“Eğer ehl-i kitap imân etselerdi, Allâh’dan korksalardı, şüphesiz kabahatlerini kefaretler ve kendilerini naîm cennetlerine koyardık” (Mâide s. 65)
Âyet-i kerîmede şu hakîkatlere işaret edilmiştir: Yahudî ve Hıristiyanlar, kendisine imân etmek vâcip olan şeylere imân edip, Allâh (c.c.)’dan korksalardı, günâhlardan sakınsalardı, elbette Allâhü Teâlâ onları affeder, günâhlarını örterdi. İslâm, ne kadar çok günâhla dolu olursa olsun, geçmişi temizler.
Bir sonraki Âyet-i kerîmede de ehl-i kitabın durumu tarif edilmektedir: ”Eğer onlar Tevrat’ı, İncil’i ve Rableri tarafından kendilerine sair indirileni doğru tutsalardı; elbette hem üstlerinden yerlerdi, hem ayaklarının altından. İçlerinde mu’tedil bir ümmet yok değil; lâkin, çoğu ne kötü işler yapıyorlar.” (Maide s. 66)

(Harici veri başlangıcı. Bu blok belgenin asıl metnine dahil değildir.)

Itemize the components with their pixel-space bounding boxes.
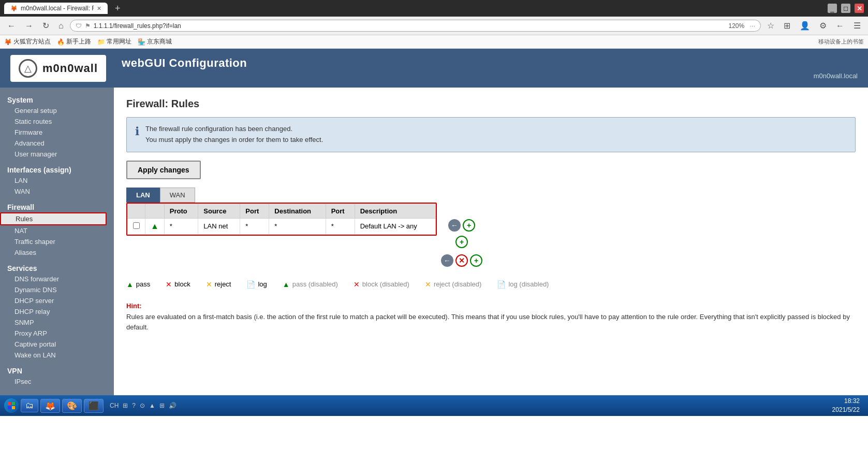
extensions-icon[interactable]: ⊞ (781, 20, 793, 32)
bookmark-item-3[interactable]: 🏪 京东商城 (138, 37, 172, 46)
taskbar-app-2[interactable]: 🦊 (40, 399, 60, 413)
sidebar-item-traffic-shaper[interactable]: Traffic shaper (0, 236, 114, 247)
sidebar-section-system: System General setup Static routes Firmw… (0, 93, 114, 160)
new-tab-button[interactable]: + (112, 3, 124, 14)
sidebar-item-static-routes[interactable]: Static routes (0, 116, 114, 127)
tab-close-btn[interactable]: ✕ (97, 5, 101, 12)
sidebar-item-firmware[interactable]: Firmware (0, 127, 114, 138)
sidebar-item-proxy-arp[interactable]: Proxy ARP (0, 328, 114, 339)
taskbar-icon-5: ▲ (149, 402, 155, 409)
row-checkbox-cell[interactable] (128, 218, 145, 234)
bookmark-item-2[interactable]: 📁 常用网址 (97, 37, 131, 46)
legend-block: ✕ block (166, 280, 190, 289)
sidebar-item-lan[interactable]: LAN (0, 175, 114, 186)
legend-reject-disabled-label: reject (disabled) (434, 280, 482, 288)
delete-rule-button[interactable]: ✕ (455, 254, 468, 267)
browser-chrome: 🦊 m0n0wall.local - Firewall: Ru... ✕ + _… (0, 0, 868, 49)
bookmark-item-0[interactable]: 🦊 火狐官方站点 (4, 37, 51, 46)
taskbar-app-3[interactable]: 🎨 (62, 399, 82, 413)
col-proto: Proto (164, 204, 198, 218)
add-rule-below-button[interactable]: + (455, 236, 468, 248)
alert-text: The firewall rule configuration has been… (145, 124, 323, 146)
sidebar-vpn-label: VPN (0, 364, 114, 376)
forward-button[interactable]: → (22, 20, 36, 32)
row-source: LAN net (198, 218, 240, 234)
home-button[interactable]: ⌂ (55, 20, 67, 32)
main-layout: System General setup Static routes Firmw… (0, 88, 868, 395)
page-wrapper: △ m0n0wall webGUI Configuration m0n0wall… (0, 49, 868, 395)
sidebar-item-wan[interactable]: WAN (0, 186, 114, 197)
sidebar-system-label: System (0, 93, 114, 105)
sidebar-item-advanced[interactable]: Advanced (0, 138, 114, 149)
sync-icon[interactable]: 👤 (797, 20, 813, 32)
undo-icon[interactable]: ← (833, 20, 847, 32)
move-left-button-2[interactable]: ← (441, 254, 453, 267)
sidebar-item-dynamic-dns[interactable]: Dynamic DNS (0, 284, 114, 295)
url-bar[interactable]: 🛡 ⚑ 1.1.1.1/firewall_rules.php?if=lan 12… (70, 20, 761, 32)
rules-table: Proto Source Port Destination Port Descr… (127, 204, 436, 235)
sidebar-item-aliases[interactable]: Aliases (0, 247, 114, 258)
up-arrow-icon: ▲ (151, 222, 159, 231)
settings-icon[interactable]: ⚙ (816, 20, 830, 32)
tab-wan[interactable]: WAN (160, 188, 195, 203)
sidebar-firewall-label: Firewall (0, 200, 114, 212)
sidebar-item-captive-portal[interactable]: Captive portal (0, 339, 114, 350)
sidebar-item-snmp[interactable]: SNMP (0, 317, 114, 328)
sidebar-item-dns-forwarder[interactable]: DNS forwarder (0, 274, 114, 284)
col-description: Description (355, 204, 435, 218)
move-left-button[interactable]: ← (448, 219, 461, 232)
bookmark-button[interactable]: ☆ (764, 20, 777, 32)
action-single: + (455, 236, 468, 248)
sidebar-item-nat[interactable]: NAT (0, 225, 114, 236)
start-button[interactable] (4, 398, 19, 413)
legend: ▲ pass ✕ block ✕ reject 📄 log ▲ pass (126, 275, 856, 294)
taskbar-icon-2: ⊞ (123, 402, 128, 409)
sidebar: System General setup Static routes Firmw… (0, 88, 114, 395)
taskbar-app-1[interactable]: 🗂 (21, 399, 38, 412)
page-title: Firewall: Rules (126, 98, 856, 110)
block-disabled-icon: ✕ (354, 280, 360, 289)
close-button[interactable]: ✕ (855, 4, 864, 13)
legend-pass-disabled: ▲ pass (disabled) (283, 280, 338, 289)
bookmarks-bar: 🦊 火狐官方站点 🔥 新手上路 📁 常用网址 🏪 京东商城 移动设备上的书签 (0, 35, 868, 49)
taskbar-icon-6: ⊞ (159, 402, 165, 409)
taskbar-app-4[interactable]: ⬛ (84, 399, 104, 413)
add-rule-button[interactable]: + (463, 219, 475, 232)
hint-text: Rules are evaluated on a first-match bas… (126, 312, 856, 334)
apply-changes-button[interactable]: Apply changes (126, 161, 201, 179)
menu-icon[interactable]: ☰ (850, 20, 864, 32)
bookmark-item-1[interactable]: 🔥 新手上路 (57, 37, 91, 46)
minimize-button[interactable]: _ (828, 4, 837, 13)
sidebar-item-general-setup[interactable]: General setup (0, 105, 114, 116)
header-hostname: m0n0wall.local (122, 72, 858, 80)
sidebar-item-dhcp-relay[interactable]: DHCP relay (0, 306, 114, 317)
sidebar-item-user-manager[interactable]: User manager (0, 149, 114, 160)
refresh-button[interactable]: ↻ (39, 20, 52, 32)
row-source-port: * (240, 218, 269, 234)
legend-pass-disabled-label: pass (disabled) (292, 280, 338, 288)
legend-log-label: log (258, 280, 267, 288)
svg-rect-1 (12, 402, 15, 405)
row-checkbox[interactable] (133, 222, 140, 229)
legend-log-disabled-label: log (disabled) (508, 280, 549, 288)
svg-rect-3 (12, 406, 15, 409)
mobile-bookmark: 移动设备上的书签 (818, 38, 864, 46)
sidebar-item-dhcp-server[interactable]: DHCP server (0, 295, 114, 306)
browser-tab[interactable]: 🦊 m0n0wall.local - Firewall: Ru... ✕ (4, 3, 108, 14)
sidebar-item-ipsec[interactable]: IPsec (0, 376, 114, 387)
legend-reject: ✕ reject (206, 280, 231, 289)
header-title-area: webGUI Configuration m0n0wall.local (106, 56, 858, 80)
taskbar-system-icons: CH ⊞ ? ⊙ ▲ ⊞ 🔊 (106, 402, 181, 409)
more-options-icon[interactable]: ··· (749, 22, 755, 30)
sidebar-item-rules[interactable]: Rules (0, 212, 107, 225)
svg-rect-0 (8, 402, 11, 405)
sidebar-item-wake-on-lan[interactable]: Wake on LAN (0, 350, 114, 361)
add-rule-button-2[interactable]: + (470, 254, 482, 267)
legend-pass-label: pass (136, 280, 150, 288)
tab-lan[interactable]: LAN (126, 188, 160, 203)
taskbar-icon-3: ? (132, 402, 136, 409)
url-text: 1.1.1.1/firewall_rules.php?if=lan (94, 22, 724, 30)
maximize-button[interactable]: □ (841, 4, 850, 13)
row-description: Default LAN -> any (355, 218, 435, 234)
back-button[interactable]: ← (4, 20, 19, 32)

Mu’tedil ümmetten kastedilen, Hıristiyan ve Yahudilerden imân edip Müslüman olanlardır: Abdullah bin Selâm (r.a.) ve benzerleri gibi. “Lâkin çoğu ne kötü işler yapıyorlar.” İnatları, kibirleri, Hakkı tahrif etmeleri ve ondan yüz çevirmeleri ne kötü!
Allâhü Teâlâ, onların üzerine gök ve yerin bereketlerini saçmakla, rızıklarını genişletti; yağmurunu indirdi ve bitkileri çıkardı. Ehl-i kitabın başına gelen sıkıntılar, Tevrat’ı ve İncil’i indirildikleri hâliyle tasdîk etmeme cinayetini işlemelerindendir. Yoksa Allâh’(c.c.)’un rahmetinin kusurundan değildir.
Kendilerine indirilenlerle amel etmedikleri için Peygamber (s.a.v) Efendimiz’i tasdîk etmemişler, Tevrât ve İncîl’in içinde bulunan ahitlere, Allâh (c.c.) için vefâ göstermemişler, hukukuna, hükümlerine uymamışlar, namazı kılmamışlardır. Âyet-i kerîmede, takvânın, dünya ve âhiret işlerinde istikâmetin, rızık genişliğine sebep olduğuna da işaret vardır.
Muhakkak ki takvâ tarafına riâyet ve ahde vefâ etmekle kişi, din ve dünya yönünden işlerini istikâmete koyar. Ama dünya şehvetlerinden sadece bir şehvetin bile uzun bir hüznü ve kederi vardır. Büyük bir tuzak ve hiledir. Belki helâk olmaktır.
(İsmail Hakkı Bursevî (k.s.), Rûhu’l-Beyan Tefsîri, 6.c., 630-637.s.)